I have an array a[n]. The number n is entered by us. I need to find the minimal product of a[i] and a[j] if:
1) abs(i - j) > k
2) a[i] * a[j] is minimised
Here is my solution (very naive):
#include <iostream>
using namespace std;
#define ll long long
int main() {
ll n,k; cin >> n >> k;
ll a[n]; for(ll i=0;i<n;i++) cin >> a[i];
ll mn; bool first = true;
for(ll i=0;i<n;i++) {
for(ll j=0;j<n;j++) {
if(i!=j)
if(abs(i-j) > k) {
if(first) {
mn = a[i]*a[j];
first = false;
} else if(a[i]*a[j] < mn) mn = a[i]*a[j];
}
}
}
cout << mn << endl;
}
But I want to know if there is any faster way to find a minimal product with distance?
Assuming there is at least one pair of elements satisfying the conditions and no multiplication of two elements in it overflows, this can be done in Theta(n-k) time and Theta(1) space worst- and best-case, with something like this:
auto back_max = a[0];
auto back_min = a[0];
auto best = a[0]*a[k+1];
for(std::size_t i=1; i<n-(k+1); ++i) {
back_max = std::max(back_max, a[i]);
back_min = std::min(back_min, a[i]);
best = std::min(best, std::min(a[i+k+1]*back_max, a[i+k+1]*back_min));
}
return best;
This is optimal in terms of asymptotic worst-case complexity for both time and space because the optimal product may be a[0] with any of the n-(k+1) elements in distance at least k+1, so at least n-(k+1) integers need to be read by any algorithm solving the problem.
The idea behind the algorithm is as follows:
The optimal product uses two elements of a, assume these are a[r] and a[s]. Without loss of generality we can assume that s > r since the product is commutative.
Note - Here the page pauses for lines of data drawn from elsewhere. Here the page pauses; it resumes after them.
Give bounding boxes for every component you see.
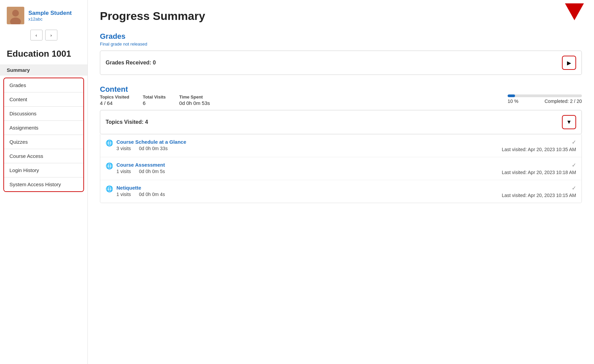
topic-visits: 1 visits xyxy=(116,169,131,174)
sidebar-item-discussions[interactable]: Discussions xyxy=(4,107,83,121)
check-icon: ✓ xyxy=(572,162,576,168)
sidebar-item-course-access[interactable]: Course Access xyxy=(4,149,83,163)
topics-bar-text: Topics Visited: 4 xyxy=(106,119,148,125)
topics-visited-bar: Topics Visited: 4 ▼ xyxy=(100,110,582,134)
sidebar-item-grades[interactable]: Grades xyxy=(4,78,83,92)
grades-section-subtitle: Final grade not released xyxy=(100,41,582,47)
content-section-title: Content xyxy=(100,85,582,94)
progress-completed: Completed: 2 / 20 xyxy=(544,99,582,104)
topic-time: 0d 0h 0m 5s xyxy=(139,169,165,174)
topic-meta: 1 visits 0d 0h 0m 5s xyxy=(116,169,498,174)
content-section: Content Topics Visited 4 / 64 Total Visi… xyxy=(100,85,582,203)
topics-expand-button[interactable]: ▼ xyxy=(562,115,576,129)
globe-icon: 🌐 xyxy=(106,162,113,170)
topic-visits: 1 visits xyxy=(116,192,131,197)
sidebar-item-content[interactable]: Content xyxy=(4,92,83,107)
grades-section-title: Grades xyxy=(100,32,582,41)
grades-bar: Grades Received: 0 ▶ xyxy=(100,51,582,75)
grades-section: Grades Final grade not released Grades R… xyxy=(100,32,582,75)
user-section: Sample Student x12abc xyxy=(0,7,87,30)
time-spent-label: Time Spent xyxy=(179,94,210,100)
topic-details: Course Schedule at a Glance 3 visits 0d … xyxy=(116,139,498,151)
red-arrow-down-icon xyxy=(565,3,584,20)
user-info: Sample Student x12abc xyxy=(28,10,72,22)
topic-time: 0d 0h 0m 4s xyxy=(139,192,165,197)
last-visited: Last visited: Apr 20, 2023 10:18 AM xyxy=(502,170,576,175)
prev-arrow-icon: ‹ xyxy=(35,33,37,38)
globe-icon: 🌐 xyxy=(106,139,113,147)
page-title: Progress Summary xyxy=(100,9,582,23)
last-visited: Last visited: Apr 20, 2023 10:15 AM xyxy=(502,193,576,198)
topic-name[interactable]: Netiquette xyxy=(116,185,498,191)
total-visits-stat: Total Visits 6 xyxy=(143,94,166,106)
time-spent-value: 0d 0h 0m 53s xyxy=(179,100,210,106)
time-spent-stat: Time Spent 0d 0h 0m 53s xyxy=(179,94,210,106)
check-icon: ✓ xyxy=(572,139,576,145)
topic-list: 🌐 Course Schedule at a Glance 3 visits 0… xyxy=(100,134,582,203)
sidebar-item-login-history[interactable]: Login History xyxy=(4,163,83,177)
sidebar-item-system-access-history[interactable]: System Access History xyxy=(4,177,83,191)
progress-area: 10 % Completed: 2 / 20 xyxy=(508,94,582,104)
topic-name[interactable]: Course Schedule at a Glance xyxy=(116,139,498,145)
progress-percent: 10 % xyxy=(508,99,518,104)
progress-labels: 10 % Completed: 2 / 20 xyxy=(508,99,582,104)
next-button[interactable]: › xyxy=(45,30,57,40)
nav-items-container: GradesContentDiscussionsAssignmentsQuizz… xyxy=(3,78,84,192)
topic-right: ✓ Last visited: Apr 20, 2023 10:18 AM xyxy=(502,162,576,175)
sidebar-item-assignments[interactable]: Assignments xyxy=(4,121,83,135)
topic-meta: 3 visits 0d 0h 0m 33s xyxy=(116,146,498,151)
progress-bar-fill xyxy=(508,94,515,97)
topic-meta: 1 visits 0d 0h 0m 4s xyxy=(116,192,498,197)
nav-arrows: ‹ › xyxy=(0,30,87,45)
svg-point-1 xyxy=(12,10,19,17)
topic-item: 🌐 Course Schedule at a Glance 3 visits 0… xyxy=(100,134,582,157)
course-title: Education 1001 xyxy=(0,45,87,64)
topic-time: 0d 0h 0m 33s xyxy=(139,146,168,151)
last-visited: Last visited: Apr 20, 2023 10:35 AM xyxy=(502,147,576,152)
topic-right: ✓ Last visited: Apr 20, 2023 10:35 AM xyxy=(502,139,576,152)
sidebar-item-quizzes[interactable]: Quizzes xyxy=(4,135,83,149)
topic-name[interactable]: Course Assessment xyxy=(116,162,498,168)
topic-details: Course Assessment 1 visits 0d 0h 0m 5s xyxy=(116,162,498,174)
content-stats: Topics Visited 4 / 64 Total Visits 6 Tim… xyxy=(100,94,582,106)
user-name: Sample Student xyxy=(28,10,72,17)
total-visits-value: 6 xyxy=(143,100,166,106)
red-arrow-indicator xyxy=(565,3,584,20)
topics-visited-label: Topics Visited xyxy=(100,94,129,100)
total-visits-label: Total Visits xyxy=(143,94,166,100)
grades-expand-button[interactable]: ▶ xyxy=(562,56,576,70)
user-id: x12abc xyxy=(28,17,72,22)
topic-item: 🌐 Course Assessment 1 visits 0d 0h 0m 5s… xyxy=(100,157,582,180)
next-arrow-icon: › xyxy=(50,33,52,38)
down-arrow-icon: ▼ xyxy=(566,119,572,125)
topic-details: Netiquette 1 visits 0d 0h 0m 4s xyxy=(116,185,498,197)
sidebar: Sample Student x12abc ‹ › Education 1001… xyxy=(0,0,88,364)
nav-section-header: Summary xyxy=(0,64,87,76)
topic-visits: 3 visits xyxy=(116,146,131,151)
topic-item: 🌐 Netiquette 1 visits 0d 0h 0m 4s ✓ Last… xyxy=(100,180,582,203)
right-arrow-icon: ▶ xyxy=(567,60,571,66)
globe-icon: 🌐 xyxy=(106,185,113,193)
grades-received-text: Grades Received: 0 xyxy=(106,60,156,66)
topics-visited-stat: Topics Visited 4 / 64 xyxy=(100,94,129,106)
topic-right: ✓ Last visited: Apr 20, 2023 10:15 AM xyxy=(502,185,576,198)
main-content: Progress Summary Grades Final grade not … xyxy=(88,0,594,364)
topics-visited-value: 4 / 64 xyxy=(100,100,129,106)
avatar xyxy=(7,7,24,24)
check-icon: ✓ xyxy=(572,185,576,191)
progress-bar-container xyxy=(508,94,582,97)
prev-button[interactable]: ‹ xyxy=(30,30,43,40)
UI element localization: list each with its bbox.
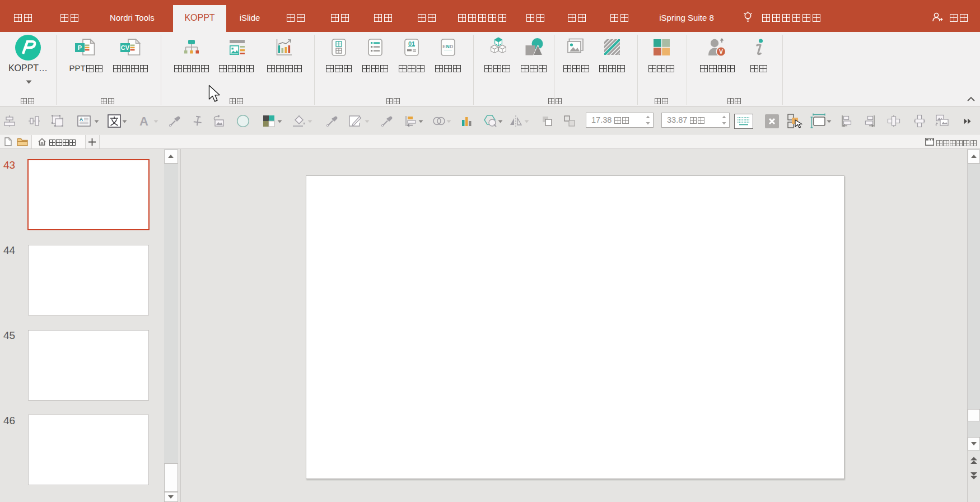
svg-text:END: END bbox=[442, 44, 453, 49]
svg-text:A: A bbox=[139, 115, 148, 127]
svg-text:V: V bbox=[719, 48, 723, 55]
svg-text:A: A bbox=[80, 117, 83, 122]
svg-text:01: 01 bbox=[408, 40, 415, 47]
Due to the restriction abs(s-r) > k this implies that s >= k+1. Now s could be each of the indices satisfying this condition, so we iterate over these indices. That is the iteration over i in the shown code, but it is shifted by k+1 for convenience (doesn't really matter). For each iteration we need to find the optimal product involving i+k+1 as largest index and compare it with the previous best guess.
The possible indices to pair i+k+1 with are all indices smaller or equal i due to the distance requirement. We would need to iterate over all of these as well, but that is unnecessary because the minimum of a[i+k+1]*a[j] over j at fixed i is equal to min(a[i+k+1]*max(a[j]), a[i+k+1]*min(a[j])) due to monotonicity of the product (taking the minimum with respect to both the minimum and maximum over a[j] accounts for the two possible signs of a[i+k+1] or equivalently the two possible directions of monotonicity.)
Since the set of a[j] values over which we optimize here is just {a[0], ..., a[i]}, which simply growths by one element (a[i]) in each iteration of i, we can simply keep track of max(a[j]) and min(a[j]) with single variables by updating them if a[i] is larger or smaller than the previous optimal values. This is done with back_max and back_min in the code example.
The first step of the iteration (i=0) is skipped in the loop and instead performed as initialization of the variables.